WORDS AND PHOTOS BY KAREN BROOKS
£1,900 / €1,899 / $2,309
WEIGHT: 11KG // SIZE TESTED: SMALL
It’s a good time to be an adventurous bike tourist. Thirty years ago, the Marin Four Corners was a standard steel touring rig made for sedate excursions on pavement; now the model has been transformed into an ‘all-road’ or ‘gravel’ or, as Marin calls it, a “utilitour” bike, with an enticing blend of road and off-road characteristics that remove many limits on where one can tour. The video on Marin’s website puts it best: “When all of the oil is gone and the pavement is lined with dead automobiles, you’ll be the most mobile of all the creatures left.”
The 2016 Four Corners Elite is still a bombproof steel rig meant to support long days (weeks, months) in the saddle. The frame is made of svelte Columbus Thron tubing, wearing nothing but a single clearcoat with racy orange accents and visible bronze brazing. Clever graphics details are hidden all over the bike. It’s a striking combination of new school and old. Salt-coated winter roads caused some spots of rust, but this patina will not go beyond the surface, and will add character as the bike ages.
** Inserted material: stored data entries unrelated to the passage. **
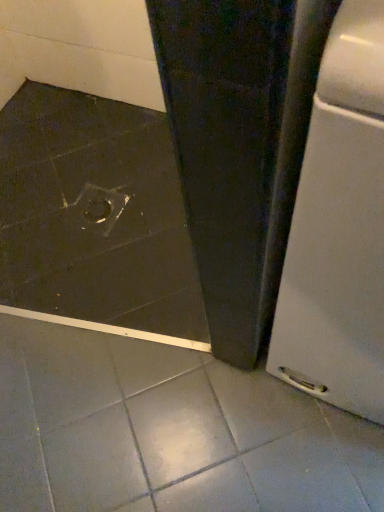 Question: Considering the positions of white matte refrigerator at lower right and transparent plastic drain at center in the image, is white matte refrigerator at lower right taller or shorter than transparent plastic drain at center?

Choices:
 (A) tall
 (B) short

Answer: (A)

Question: Considering the positions of white matte refrigerator at lower right and transparent plastic drain at center in the image, is white matte refrigerator at lower right wider or thinner than transparent plastic drain at center?

Choices:
 (A) thin
 (B) wide

Answer: (B)

Question: From a real-world perspective, relative to transparent plastic drain at center, is white matte refrigerator at lower right vertically above or below?

Choices:
 (A) below
 (B) above

Answer: (B)

Question: In terms of width, does transparent plastic drain at center look wider or thinner when compared to white matte refrigerator at lower right?

Choices:
 (A) thin
 (B) wide

Answer: (A)

Question: Is point (102, 221) closer or farther from the camera than point (281, 357)?

Choices:
 (A) closer
 (B) farther

Answer: (B)

Question: Considering the positions of transparent plastic drain at center and white matte refrigerator at lower right in the image, is transparent plastic drain at center bigger or smaller than white matte refrigerator at lower right?

Choices:
 (A) big
 (B) small

Answer: (B)

Question: From the image's perspective, is transparent plastic drain at center located above or below white matte refrigerator at lower right?

Choices:
 (A) below
 (B) above

Answer: (B) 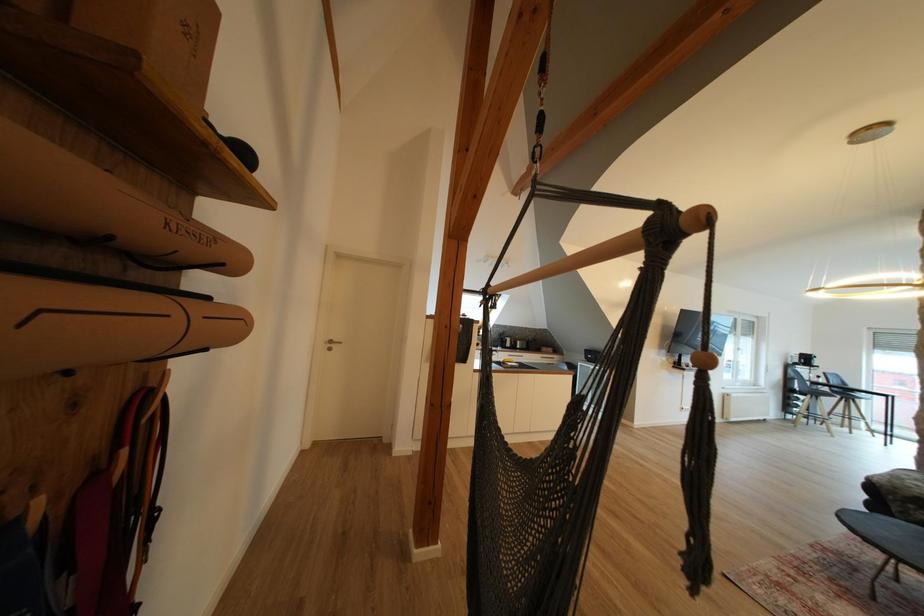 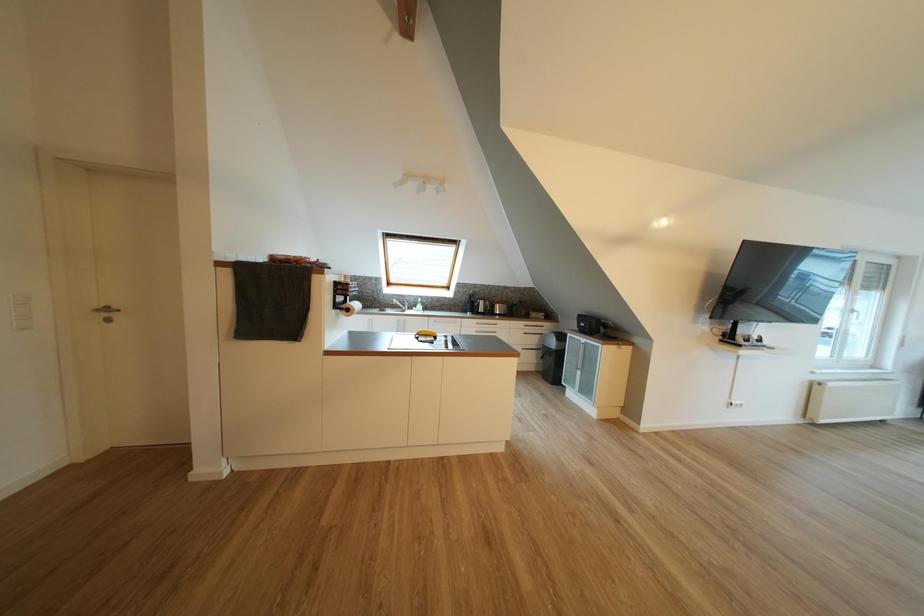 Which direction would the cameraman need to move to produce the second image?

The movement direction of the cameraman is right, forward. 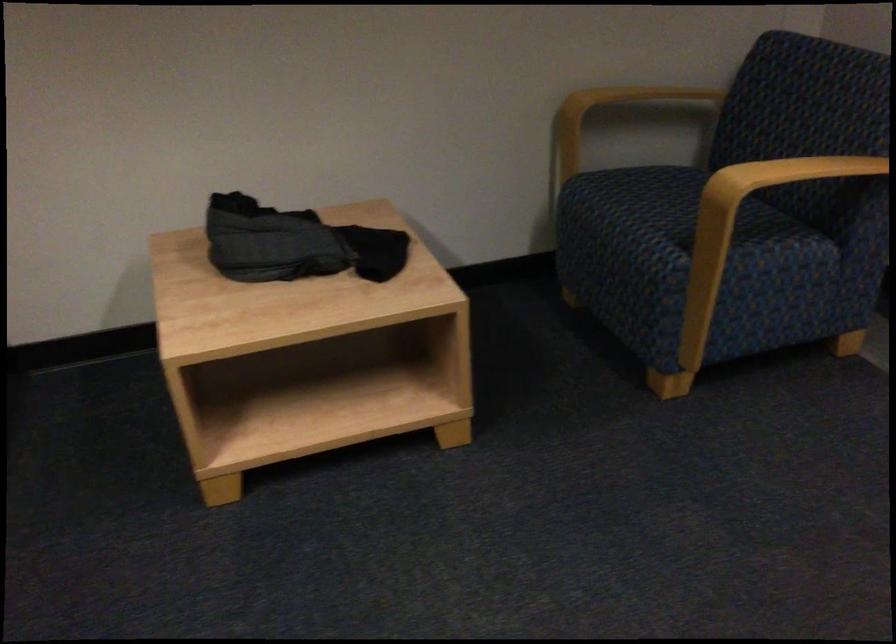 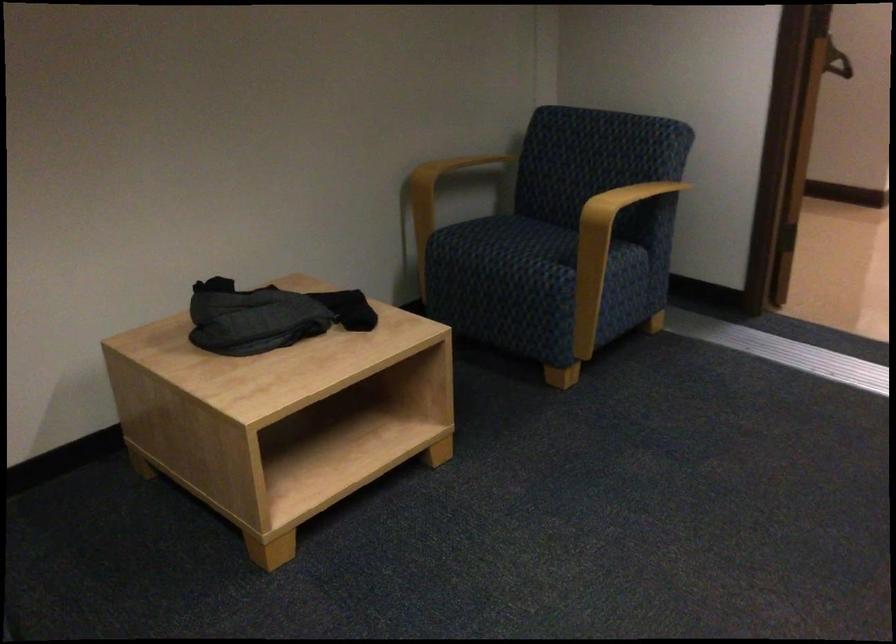 Find the pixel in the second image that matches the point at 610,118 in the first image.

(437, 187) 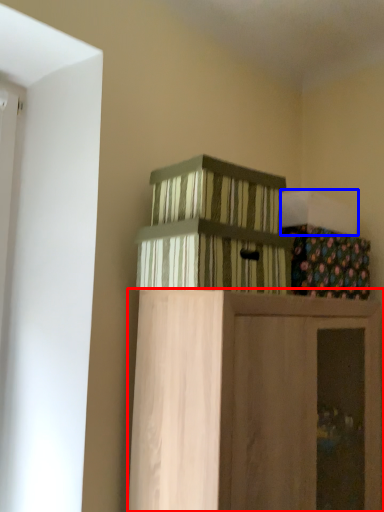 Question: Which of the following is the closest to the observer, furniture (highlighted by a red box) or box (highlighted by a blue box)?

Choices:
 (A) furniture
 (B) box

Answer: (A) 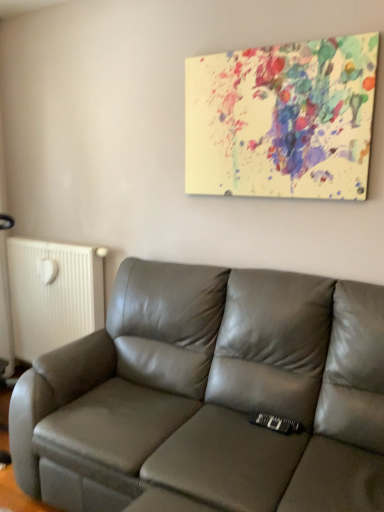 Question: Should I look upward or downward to see satin gray leather couch at center?

Choices:
 (A) down
 (B) up

Answer: (A)

Question: Could you tell me if satin gray leather couch at center is turned towards white matte radiator at left?

Choices:
 (A) yes
 (B) no

Answer: (B)

Question: Considering the relative positions of satin gray leather couch at center and white matte radiator at left in the image provided, is satin gray leather couch at center to the right of white matte radiator at left from the viewer's perspective?

Choices:
 (A) yes
 (B) no

Answer: (A)

Question: Is satin gray leather couch at center behind white matte radiator at left?

Choices:
 (A) yes
 (B) no

Answer: (B)

Question: Can you confirm if satin gray leather couch at center is smaller than white matte radiator at left?

Choices:
 (A) yes
 (B) no

Answer: (B)

Question: From a real-world perspective, does satin gray leather couch at center stand above white matte radiator at left?

Choices:
 (A) no
 (B) yes

Answer: (A)

Question: From the image's perspective, would you say satin gray leather couch at center is shown under white matte radiator at left?

Choices:
 (A) yes
 (B) no

Answer: (A)

Question: Is white matte radiator at left aimed at paint splatter canvas at upper center?

Choices:
 (A) yes
 (B) no

Answer: (B)

Question: Is white matte radiator at left positioned with its back to paint splatter canvas at upper center?

Choices:
 (A) no
 (B) yes

Answer: (A)

Question: Considering the relative positions of white matte radiator at left and paint splatter canvas at upper center in the image provided, is white matte radiator at left to the left of paint splatter canvas at upper center from the viewer's perspective?

Choices:
 (A) yes
 (B) no

Answer: (A)

Question: Can you confirm if white matte radiator at left is taller than paint splatter canvas at upper center?

Choices:
 (A) yes
 (B) no

Answer: (A)

Question: Does white matte radiator at left have a smaller size compared to paint splatter canvas at upper center?

Choices:
 (A) no
 (B) yes

Answer: (A)

Question: Can paint splatter canvas at upper center be found inside white matte radiator at left?

Choices:
 (A) no
 (B) yes

Answer: (A)

Question: Can you confirm if paint splatter canvas at upper center is smaller than satin gray leather couch at center?

Choices:
 (A) yes
 (B) no

Answer: (A) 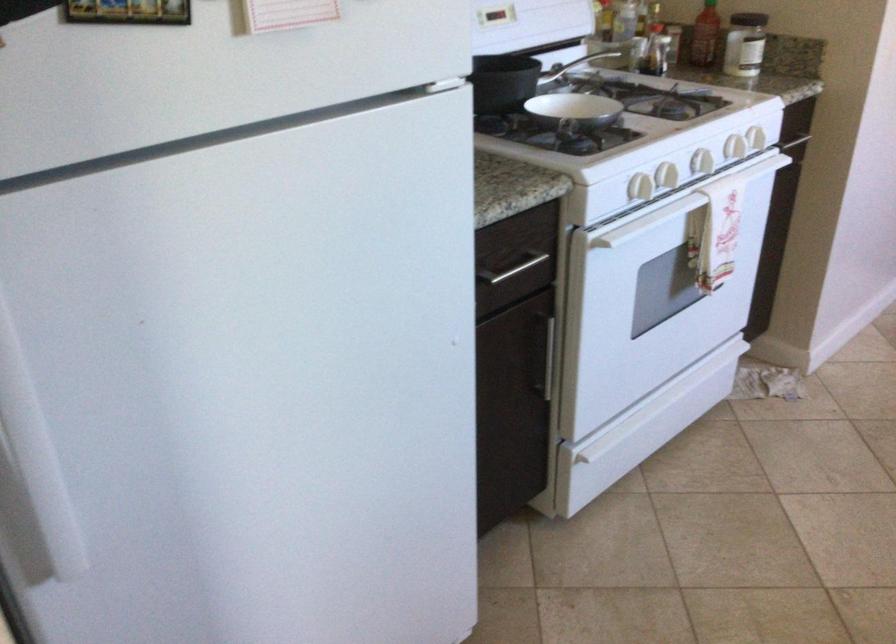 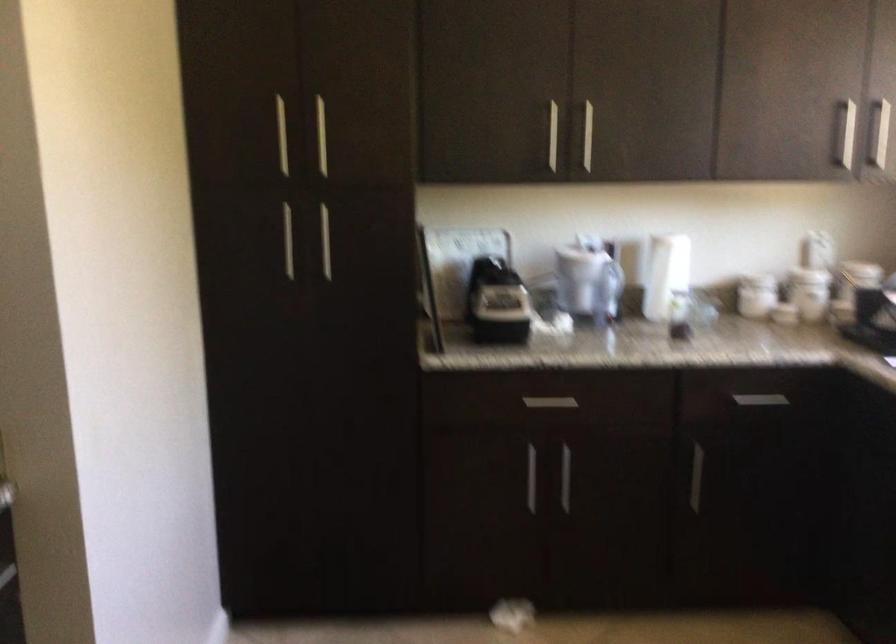 Question: The camera is either moving clockwise (left) or counter-clockwise (right) around the object. The first image is from the beginning of the video and the second image is from the end. Is the camera moving left or right when shooting the video?

Choices:
 (A) Left
 (B) Right

Answer: (A) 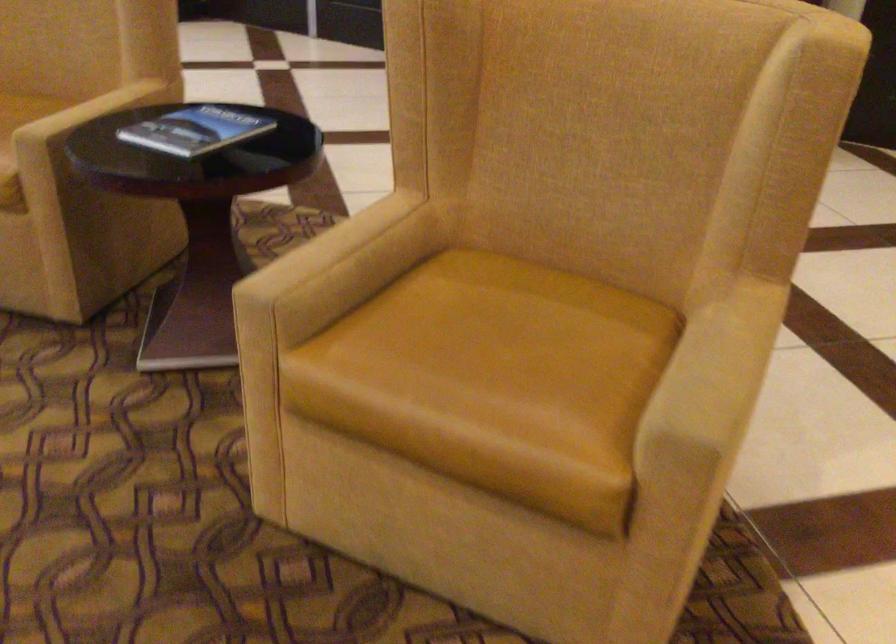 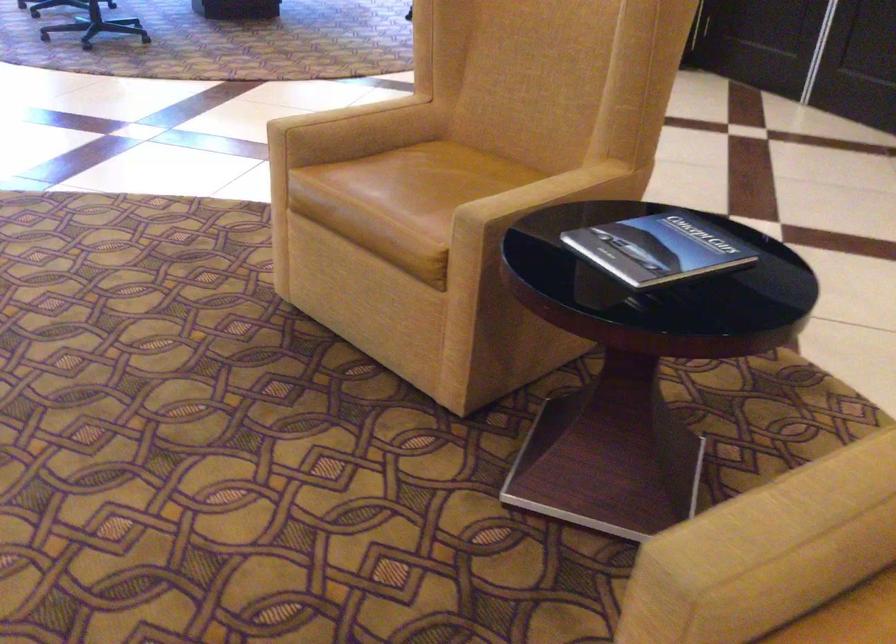 The point at (202,125) is marked in the first image. Where is the corresponding point in the second image?

(657, 249) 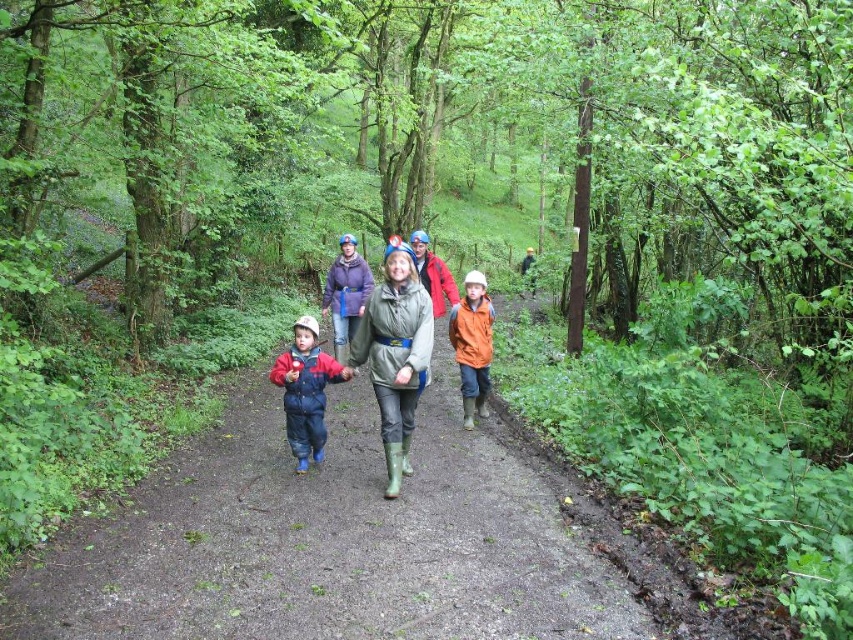 You are standing at the edge of the forest path and see the matte orange jacket at center. If you want to reach the jacket quickly, how many steps would you estimate you need to take? Assume each step covers about 3 feet.

The matte orange jacket at center is 22.22 feet away. Dividing the distance by your step length of 3 feet, you would need approximately 8 steps to reach it.

You are a photographer trying to capture a group photo of the matte blue jumpsuit at center and the orange matte jacket at center. Which person should you focus on first if you want to ensure the larger one is in focus?

The matte blue jumpsuit at center is bigger than the orange matte jacket at center, so you should focus on the matte blue jumpsuit at center first to ensure it is in focus.

You are a photographer trying to capture the group of people walking on the muddy path. You want to ensure both the green rubber boots at center and the orange matte jacket at center are visible in your shot. Based on their positions, which object should you focus on first to frame them properly?

The green rubber boots at center are to the left of the orange matte jacket at center. To frame them properly, focus on the green rubber boots at center first as it is positioned to the left, ensuring both are within the shot. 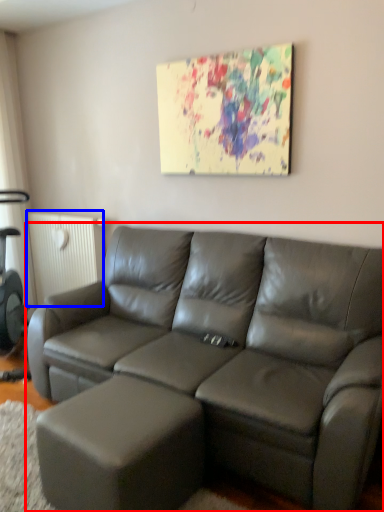 Question: Which object appears closest to the camera in this image, studio couch (highlighted by a red box) or radiator (highlighted by a blue box)?

Choices:
 (A) studio couch
 (B) radiator

Answer: (A) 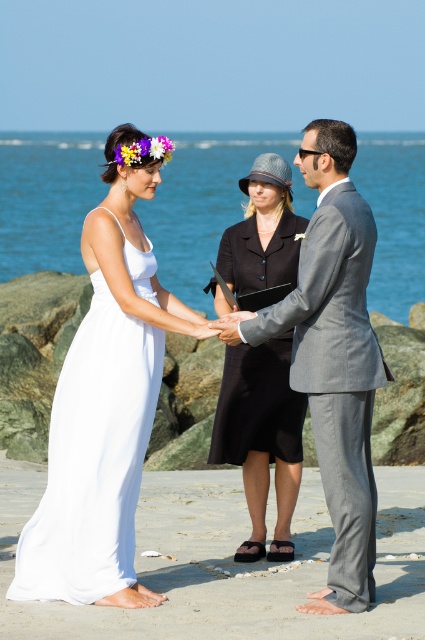 You are a photographer at the wedding and need to capture a photo where both the white silky dress at left and the black matte dress at center are clearly visible. Since the dresses are overlapping, which dress should you adjust to ensure both are fully visible?

The white silky dress at left is positioned over the black matte dress at center. To ensure both are fully visible, you should adjust the white silky dress at left to move it away from the black matte dress at center so there is no overlap.

You are a photographer at the beach wedding. You need to capture a closeup shot of both the white satin dress at center and the gray suit at center in the same frame. The camera you are using has a minimum focusing distance of 16 inches. Can you take the photo without moving either of the subjects?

Its 30th anniversary updates give it a playful capability on gravel and dirt: modern geometry with a sloping top tube and a comfortably upright position, frame clearance for 2.0″ knobby tyres, a wide range of gears executed with only one chainring, and the awesome stopping power of hydraulic disc brakes.
The update that most intrigued me was the wheels. Besides sporting tubeless-ready WTB KOM i21 rims, they use a new quick-release thru-axle system by Naild called 12.3.9. The numbers refer to the clock positions of the QR lever as the axle is installed: vertical (12 noon), turn 90° to the right (3 o’clock), then flip 180° to close. A small trigger tucked next to the lever locks it in place with a positive click. It’s an amazingly quick and easy system to use.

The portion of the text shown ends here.